Page-level text extractions:
---+---

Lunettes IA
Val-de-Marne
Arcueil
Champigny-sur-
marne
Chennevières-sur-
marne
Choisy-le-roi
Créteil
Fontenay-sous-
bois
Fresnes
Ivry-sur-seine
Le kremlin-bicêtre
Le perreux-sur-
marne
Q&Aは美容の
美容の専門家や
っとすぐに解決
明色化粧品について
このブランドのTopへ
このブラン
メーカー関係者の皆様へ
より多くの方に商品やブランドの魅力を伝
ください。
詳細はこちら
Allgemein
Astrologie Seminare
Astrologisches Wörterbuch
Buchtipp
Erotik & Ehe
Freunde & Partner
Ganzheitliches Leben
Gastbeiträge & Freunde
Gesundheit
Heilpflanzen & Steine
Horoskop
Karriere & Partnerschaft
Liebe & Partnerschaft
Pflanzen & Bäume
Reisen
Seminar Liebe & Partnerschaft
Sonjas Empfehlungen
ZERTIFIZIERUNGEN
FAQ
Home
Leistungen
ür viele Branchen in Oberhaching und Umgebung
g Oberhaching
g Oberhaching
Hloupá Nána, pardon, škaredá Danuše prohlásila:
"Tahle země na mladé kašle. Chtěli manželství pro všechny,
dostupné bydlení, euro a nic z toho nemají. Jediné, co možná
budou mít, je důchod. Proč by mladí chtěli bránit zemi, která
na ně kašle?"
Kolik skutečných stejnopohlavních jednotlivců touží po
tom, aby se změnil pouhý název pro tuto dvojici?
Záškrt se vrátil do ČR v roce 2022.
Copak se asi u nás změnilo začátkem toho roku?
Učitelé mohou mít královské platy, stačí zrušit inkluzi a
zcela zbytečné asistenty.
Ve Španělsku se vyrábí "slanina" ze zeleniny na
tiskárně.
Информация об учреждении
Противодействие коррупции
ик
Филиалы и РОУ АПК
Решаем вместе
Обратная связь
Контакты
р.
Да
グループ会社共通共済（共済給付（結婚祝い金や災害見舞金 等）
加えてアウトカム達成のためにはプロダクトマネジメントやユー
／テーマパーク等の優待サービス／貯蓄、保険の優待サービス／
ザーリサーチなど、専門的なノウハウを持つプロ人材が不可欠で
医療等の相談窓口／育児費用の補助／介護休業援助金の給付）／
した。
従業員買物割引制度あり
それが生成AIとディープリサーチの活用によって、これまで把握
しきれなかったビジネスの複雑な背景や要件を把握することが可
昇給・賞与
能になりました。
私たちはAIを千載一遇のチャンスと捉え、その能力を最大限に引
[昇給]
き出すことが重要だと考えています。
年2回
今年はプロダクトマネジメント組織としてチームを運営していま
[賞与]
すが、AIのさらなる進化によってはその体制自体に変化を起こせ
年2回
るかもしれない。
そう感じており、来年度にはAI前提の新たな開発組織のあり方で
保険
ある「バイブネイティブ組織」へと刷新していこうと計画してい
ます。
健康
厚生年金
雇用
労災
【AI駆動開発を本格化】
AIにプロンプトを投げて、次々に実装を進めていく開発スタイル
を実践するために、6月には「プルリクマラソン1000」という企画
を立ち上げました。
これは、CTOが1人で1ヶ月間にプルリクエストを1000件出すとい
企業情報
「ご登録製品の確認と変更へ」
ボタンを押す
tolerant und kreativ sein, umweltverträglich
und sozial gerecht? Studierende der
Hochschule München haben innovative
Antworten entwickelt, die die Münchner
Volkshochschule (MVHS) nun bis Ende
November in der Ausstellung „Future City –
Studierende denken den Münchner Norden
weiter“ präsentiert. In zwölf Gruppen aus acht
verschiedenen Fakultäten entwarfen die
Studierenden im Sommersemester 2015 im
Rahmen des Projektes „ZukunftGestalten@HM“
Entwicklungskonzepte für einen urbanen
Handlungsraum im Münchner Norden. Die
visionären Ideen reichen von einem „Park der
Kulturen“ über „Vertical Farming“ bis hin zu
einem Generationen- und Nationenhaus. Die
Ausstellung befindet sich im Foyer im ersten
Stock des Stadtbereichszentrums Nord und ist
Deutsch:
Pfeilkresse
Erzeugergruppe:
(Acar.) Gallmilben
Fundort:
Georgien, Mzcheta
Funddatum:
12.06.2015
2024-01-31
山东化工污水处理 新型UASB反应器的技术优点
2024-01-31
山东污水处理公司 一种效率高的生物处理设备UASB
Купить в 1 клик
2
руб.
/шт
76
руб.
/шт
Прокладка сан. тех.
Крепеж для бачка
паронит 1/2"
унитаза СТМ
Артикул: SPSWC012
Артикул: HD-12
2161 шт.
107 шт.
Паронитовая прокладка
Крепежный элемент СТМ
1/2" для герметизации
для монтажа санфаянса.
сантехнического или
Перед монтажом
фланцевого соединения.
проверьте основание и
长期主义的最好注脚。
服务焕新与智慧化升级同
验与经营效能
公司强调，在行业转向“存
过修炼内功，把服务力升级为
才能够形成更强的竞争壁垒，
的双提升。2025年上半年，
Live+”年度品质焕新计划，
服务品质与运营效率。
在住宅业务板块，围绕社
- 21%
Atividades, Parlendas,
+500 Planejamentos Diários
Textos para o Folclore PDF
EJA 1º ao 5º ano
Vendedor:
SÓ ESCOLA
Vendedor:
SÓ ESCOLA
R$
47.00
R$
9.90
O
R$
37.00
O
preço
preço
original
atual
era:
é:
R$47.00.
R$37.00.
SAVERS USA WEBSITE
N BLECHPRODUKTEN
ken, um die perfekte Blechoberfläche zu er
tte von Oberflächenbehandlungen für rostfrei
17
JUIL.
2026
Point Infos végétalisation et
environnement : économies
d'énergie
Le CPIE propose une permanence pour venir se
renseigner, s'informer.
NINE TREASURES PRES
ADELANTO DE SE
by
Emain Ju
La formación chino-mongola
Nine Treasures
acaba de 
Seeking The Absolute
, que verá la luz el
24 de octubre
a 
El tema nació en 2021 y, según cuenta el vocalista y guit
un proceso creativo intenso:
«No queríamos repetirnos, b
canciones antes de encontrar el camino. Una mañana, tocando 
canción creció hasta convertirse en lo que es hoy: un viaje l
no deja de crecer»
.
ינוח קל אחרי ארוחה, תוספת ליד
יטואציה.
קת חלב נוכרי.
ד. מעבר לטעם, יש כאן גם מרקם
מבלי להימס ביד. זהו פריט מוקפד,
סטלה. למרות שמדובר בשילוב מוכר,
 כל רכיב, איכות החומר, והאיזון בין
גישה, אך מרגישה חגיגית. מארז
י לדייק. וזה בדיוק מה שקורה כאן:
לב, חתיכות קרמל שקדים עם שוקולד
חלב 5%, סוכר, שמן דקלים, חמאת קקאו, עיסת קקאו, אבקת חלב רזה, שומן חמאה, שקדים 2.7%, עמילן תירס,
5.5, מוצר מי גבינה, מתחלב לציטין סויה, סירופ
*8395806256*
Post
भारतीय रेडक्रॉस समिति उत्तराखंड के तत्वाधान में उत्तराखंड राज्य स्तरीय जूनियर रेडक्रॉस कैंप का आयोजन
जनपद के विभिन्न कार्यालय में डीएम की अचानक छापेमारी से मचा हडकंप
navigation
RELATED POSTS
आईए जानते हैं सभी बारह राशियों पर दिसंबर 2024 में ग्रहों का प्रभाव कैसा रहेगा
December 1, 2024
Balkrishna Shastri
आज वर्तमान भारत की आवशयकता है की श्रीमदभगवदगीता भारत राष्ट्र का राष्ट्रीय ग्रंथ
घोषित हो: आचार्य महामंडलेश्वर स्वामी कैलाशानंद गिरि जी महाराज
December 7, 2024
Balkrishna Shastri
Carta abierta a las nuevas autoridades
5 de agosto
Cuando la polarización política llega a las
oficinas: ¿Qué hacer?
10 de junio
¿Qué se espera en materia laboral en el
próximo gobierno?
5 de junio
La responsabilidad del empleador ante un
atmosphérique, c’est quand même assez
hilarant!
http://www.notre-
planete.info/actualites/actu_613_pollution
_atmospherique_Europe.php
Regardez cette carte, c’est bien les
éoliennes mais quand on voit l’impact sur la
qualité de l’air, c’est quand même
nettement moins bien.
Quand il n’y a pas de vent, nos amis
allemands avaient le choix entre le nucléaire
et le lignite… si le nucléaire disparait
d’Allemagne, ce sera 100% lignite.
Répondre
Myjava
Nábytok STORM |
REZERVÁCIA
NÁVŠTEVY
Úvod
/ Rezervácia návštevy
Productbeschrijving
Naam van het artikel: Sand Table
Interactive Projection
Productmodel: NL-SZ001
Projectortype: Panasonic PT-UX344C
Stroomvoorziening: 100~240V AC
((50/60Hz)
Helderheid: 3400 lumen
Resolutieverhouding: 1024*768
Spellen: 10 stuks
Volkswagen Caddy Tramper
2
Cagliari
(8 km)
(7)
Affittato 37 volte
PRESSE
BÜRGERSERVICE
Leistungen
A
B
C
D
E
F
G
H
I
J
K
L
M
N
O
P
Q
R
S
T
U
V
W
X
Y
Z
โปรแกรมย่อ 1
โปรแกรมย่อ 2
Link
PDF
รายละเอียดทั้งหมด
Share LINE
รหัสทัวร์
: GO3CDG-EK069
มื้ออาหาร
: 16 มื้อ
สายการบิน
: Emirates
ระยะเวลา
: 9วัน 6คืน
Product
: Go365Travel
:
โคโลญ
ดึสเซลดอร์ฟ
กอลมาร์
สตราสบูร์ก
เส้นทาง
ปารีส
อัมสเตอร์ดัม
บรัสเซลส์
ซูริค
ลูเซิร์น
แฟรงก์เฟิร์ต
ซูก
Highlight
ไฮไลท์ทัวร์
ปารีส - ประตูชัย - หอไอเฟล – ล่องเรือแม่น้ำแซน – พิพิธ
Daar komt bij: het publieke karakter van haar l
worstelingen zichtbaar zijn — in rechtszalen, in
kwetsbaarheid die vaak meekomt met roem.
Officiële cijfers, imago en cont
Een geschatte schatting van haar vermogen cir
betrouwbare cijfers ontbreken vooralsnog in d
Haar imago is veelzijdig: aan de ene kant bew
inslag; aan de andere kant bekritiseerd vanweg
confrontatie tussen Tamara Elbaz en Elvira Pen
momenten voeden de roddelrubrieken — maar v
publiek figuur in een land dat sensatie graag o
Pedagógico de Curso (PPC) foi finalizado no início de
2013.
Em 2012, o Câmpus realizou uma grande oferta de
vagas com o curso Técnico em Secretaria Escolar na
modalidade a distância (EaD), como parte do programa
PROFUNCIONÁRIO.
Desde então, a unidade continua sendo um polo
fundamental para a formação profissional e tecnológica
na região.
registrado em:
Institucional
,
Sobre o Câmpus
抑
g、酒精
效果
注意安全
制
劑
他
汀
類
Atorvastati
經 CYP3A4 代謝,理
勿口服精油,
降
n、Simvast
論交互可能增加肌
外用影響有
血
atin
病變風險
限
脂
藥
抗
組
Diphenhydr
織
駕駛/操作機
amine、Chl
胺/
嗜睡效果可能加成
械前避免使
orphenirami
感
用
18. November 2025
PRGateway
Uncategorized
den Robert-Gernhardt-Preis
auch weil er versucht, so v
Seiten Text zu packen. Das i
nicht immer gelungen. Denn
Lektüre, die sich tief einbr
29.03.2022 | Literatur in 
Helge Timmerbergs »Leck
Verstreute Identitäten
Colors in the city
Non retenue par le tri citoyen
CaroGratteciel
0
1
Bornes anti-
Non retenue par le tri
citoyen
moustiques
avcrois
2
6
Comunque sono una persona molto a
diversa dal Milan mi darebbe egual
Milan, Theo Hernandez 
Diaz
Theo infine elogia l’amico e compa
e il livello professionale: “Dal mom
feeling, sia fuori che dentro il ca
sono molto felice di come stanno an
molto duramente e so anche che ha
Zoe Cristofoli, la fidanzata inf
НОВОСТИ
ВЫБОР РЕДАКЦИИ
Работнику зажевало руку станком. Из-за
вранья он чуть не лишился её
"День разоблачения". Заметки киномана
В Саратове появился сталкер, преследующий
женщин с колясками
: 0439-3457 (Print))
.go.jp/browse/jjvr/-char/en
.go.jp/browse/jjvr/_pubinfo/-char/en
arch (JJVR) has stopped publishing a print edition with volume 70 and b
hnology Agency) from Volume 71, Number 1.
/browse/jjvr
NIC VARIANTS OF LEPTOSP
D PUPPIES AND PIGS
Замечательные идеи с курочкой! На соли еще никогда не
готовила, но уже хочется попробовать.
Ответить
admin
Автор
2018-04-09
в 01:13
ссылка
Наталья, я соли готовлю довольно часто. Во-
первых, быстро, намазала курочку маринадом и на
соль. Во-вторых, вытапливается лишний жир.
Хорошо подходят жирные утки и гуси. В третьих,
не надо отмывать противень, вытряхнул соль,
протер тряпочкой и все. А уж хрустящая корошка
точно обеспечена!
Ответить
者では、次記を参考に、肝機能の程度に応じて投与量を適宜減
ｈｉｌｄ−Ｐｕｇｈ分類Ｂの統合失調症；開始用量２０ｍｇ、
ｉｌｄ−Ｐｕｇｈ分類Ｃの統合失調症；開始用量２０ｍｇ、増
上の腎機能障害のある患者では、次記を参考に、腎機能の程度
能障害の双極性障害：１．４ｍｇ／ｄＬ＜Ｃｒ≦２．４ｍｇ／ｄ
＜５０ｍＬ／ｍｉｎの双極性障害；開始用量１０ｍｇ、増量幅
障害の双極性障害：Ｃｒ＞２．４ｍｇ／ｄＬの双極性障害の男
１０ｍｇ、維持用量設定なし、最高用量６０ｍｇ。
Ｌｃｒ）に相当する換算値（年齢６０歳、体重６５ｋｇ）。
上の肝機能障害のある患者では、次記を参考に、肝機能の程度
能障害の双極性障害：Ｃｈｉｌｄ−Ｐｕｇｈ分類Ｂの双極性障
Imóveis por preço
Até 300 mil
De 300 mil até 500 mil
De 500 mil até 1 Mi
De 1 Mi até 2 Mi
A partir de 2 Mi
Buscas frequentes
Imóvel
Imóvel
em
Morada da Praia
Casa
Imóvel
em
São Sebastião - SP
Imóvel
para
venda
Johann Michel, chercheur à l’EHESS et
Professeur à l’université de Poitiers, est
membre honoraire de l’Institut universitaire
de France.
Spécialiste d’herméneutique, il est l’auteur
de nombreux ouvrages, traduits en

---+---

• [Task to carry out]: Produce the number of lines in the data containing the string "browse", with nothing added.

• [Your response]: 3